Legislation construed:

Legislative Assembly (Immunities, Powers and Privileges) Law (2015 Revision), s.11: The relevant terms of this section are set out at para. 9.

s.26: The relevant terms of this section are set out at para. 10.

Cayman Islands Constitution Order 2009 (S.I. 2009/1379), Schedule 2, s.28:

“In this Part—

. . .

‘public official’—

. . .

(e)unless otherwise stated, excludes private schools (whether or not in receipt of government funding, subsidy or other assistance), churches, the Legislature and the courts.”

s.82: The relevant terms of this section are set out at para. 12.

The plaintiff sought judicial review of a decision of the Speaker of the Legislative Assembly refusing permission to adduce in evidence extracts from the official Hansard record.
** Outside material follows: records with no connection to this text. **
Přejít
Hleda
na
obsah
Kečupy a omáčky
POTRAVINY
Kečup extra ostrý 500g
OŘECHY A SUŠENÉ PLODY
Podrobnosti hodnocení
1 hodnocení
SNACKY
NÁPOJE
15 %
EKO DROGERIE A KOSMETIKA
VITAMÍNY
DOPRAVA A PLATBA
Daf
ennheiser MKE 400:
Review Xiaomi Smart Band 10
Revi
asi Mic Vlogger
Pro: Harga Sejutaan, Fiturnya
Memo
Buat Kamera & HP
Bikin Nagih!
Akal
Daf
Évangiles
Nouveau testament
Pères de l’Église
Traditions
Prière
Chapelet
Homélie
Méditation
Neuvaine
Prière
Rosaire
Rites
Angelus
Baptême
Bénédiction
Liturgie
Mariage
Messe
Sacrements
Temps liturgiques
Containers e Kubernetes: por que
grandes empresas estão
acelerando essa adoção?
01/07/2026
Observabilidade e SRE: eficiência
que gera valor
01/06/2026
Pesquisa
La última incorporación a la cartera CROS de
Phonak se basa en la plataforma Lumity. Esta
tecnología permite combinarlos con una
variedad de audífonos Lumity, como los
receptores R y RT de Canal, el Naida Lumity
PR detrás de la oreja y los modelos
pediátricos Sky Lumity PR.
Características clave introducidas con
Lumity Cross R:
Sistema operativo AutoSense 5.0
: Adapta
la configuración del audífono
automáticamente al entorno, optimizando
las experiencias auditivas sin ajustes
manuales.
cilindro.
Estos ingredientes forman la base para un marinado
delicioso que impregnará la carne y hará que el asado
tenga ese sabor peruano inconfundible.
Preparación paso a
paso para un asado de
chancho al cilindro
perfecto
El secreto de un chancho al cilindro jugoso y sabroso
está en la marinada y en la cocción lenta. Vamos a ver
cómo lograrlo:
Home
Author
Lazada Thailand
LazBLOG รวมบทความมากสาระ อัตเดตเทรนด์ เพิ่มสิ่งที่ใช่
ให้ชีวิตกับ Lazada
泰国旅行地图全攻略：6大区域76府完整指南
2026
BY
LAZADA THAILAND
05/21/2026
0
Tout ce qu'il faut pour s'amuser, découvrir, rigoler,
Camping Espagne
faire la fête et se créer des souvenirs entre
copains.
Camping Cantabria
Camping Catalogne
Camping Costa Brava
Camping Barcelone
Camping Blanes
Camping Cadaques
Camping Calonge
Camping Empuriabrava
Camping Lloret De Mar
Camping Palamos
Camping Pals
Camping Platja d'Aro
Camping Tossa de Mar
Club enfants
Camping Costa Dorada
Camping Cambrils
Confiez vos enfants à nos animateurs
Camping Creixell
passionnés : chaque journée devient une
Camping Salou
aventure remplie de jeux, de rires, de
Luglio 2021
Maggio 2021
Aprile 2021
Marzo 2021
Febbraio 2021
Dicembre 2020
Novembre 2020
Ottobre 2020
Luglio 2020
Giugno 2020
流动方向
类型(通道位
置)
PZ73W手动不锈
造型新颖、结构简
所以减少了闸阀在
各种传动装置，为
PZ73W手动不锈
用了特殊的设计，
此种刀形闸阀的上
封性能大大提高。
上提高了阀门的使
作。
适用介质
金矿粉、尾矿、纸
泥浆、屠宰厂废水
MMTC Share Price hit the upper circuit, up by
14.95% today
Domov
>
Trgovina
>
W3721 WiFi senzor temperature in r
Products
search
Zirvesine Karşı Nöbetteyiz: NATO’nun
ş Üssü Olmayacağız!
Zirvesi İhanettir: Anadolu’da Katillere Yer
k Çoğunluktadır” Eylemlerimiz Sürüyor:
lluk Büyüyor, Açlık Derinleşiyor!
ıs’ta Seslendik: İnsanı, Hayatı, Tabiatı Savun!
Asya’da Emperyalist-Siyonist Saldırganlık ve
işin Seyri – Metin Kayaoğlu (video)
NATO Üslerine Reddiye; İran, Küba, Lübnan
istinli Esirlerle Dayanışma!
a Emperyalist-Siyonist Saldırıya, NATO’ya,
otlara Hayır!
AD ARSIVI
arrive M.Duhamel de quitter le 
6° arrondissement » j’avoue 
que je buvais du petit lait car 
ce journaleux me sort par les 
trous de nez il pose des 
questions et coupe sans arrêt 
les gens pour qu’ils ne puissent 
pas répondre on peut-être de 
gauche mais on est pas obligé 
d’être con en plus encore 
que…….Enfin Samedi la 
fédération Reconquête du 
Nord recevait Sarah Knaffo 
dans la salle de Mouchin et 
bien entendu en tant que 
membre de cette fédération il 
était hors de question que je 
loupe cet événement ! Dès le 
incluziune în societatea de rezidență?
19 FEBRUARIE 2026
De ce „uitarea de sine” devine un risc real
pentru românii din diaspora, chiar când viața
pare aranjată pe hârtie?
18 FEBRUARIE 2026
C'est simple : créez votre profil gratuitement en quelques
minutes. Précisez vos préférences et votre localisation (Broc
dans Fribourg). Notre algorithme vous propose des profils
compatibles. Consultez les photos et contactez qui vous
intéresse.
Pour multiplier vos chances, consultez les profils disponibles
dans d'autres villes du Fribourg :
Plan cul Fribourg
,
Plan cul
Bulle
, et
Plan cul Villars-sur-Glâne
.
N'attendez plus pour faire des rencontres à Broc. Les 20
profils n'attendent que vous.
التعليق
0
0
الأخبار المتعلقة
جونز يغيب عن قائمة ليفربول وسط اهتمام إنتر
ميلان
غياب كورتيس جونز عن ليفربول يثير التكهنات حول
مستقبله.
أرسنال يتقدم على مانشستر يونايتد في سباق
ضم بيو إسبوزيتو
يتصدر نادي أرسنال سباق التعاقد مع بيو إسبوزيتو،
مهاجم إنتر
In 2012, the plaintiff was injured in a road traffic accident. The writ of summons in her cause of action was issued three years and nine months from the date of the accident, which was outside the limitation period in the Motor Vehicle Insurance (Third Party Risks) Law 1990. The circumstances were such that the plaintiff considered she had been let down by the legal system. The defendant in the cause of action raised the limitation period as a defence and argued that the court should not exercise its discretion under the Limitation Law 1991 to extend the limitation period.

The plaintiff took the view that the relevant provisions of the Motor Vehicle Insurance (Third Party Risks) Law 1990 had been repealed by the Limitation Law 1991, giving the court a discretion to consider the justice of the case. The plaintiff submitted that integral to that argument were the details in Hansard which showed that the introducer of the Limitation Law had made clear that traffic accident victims were not uniquely disadvantaged but were intended to be covered by the provisions of the new legislation.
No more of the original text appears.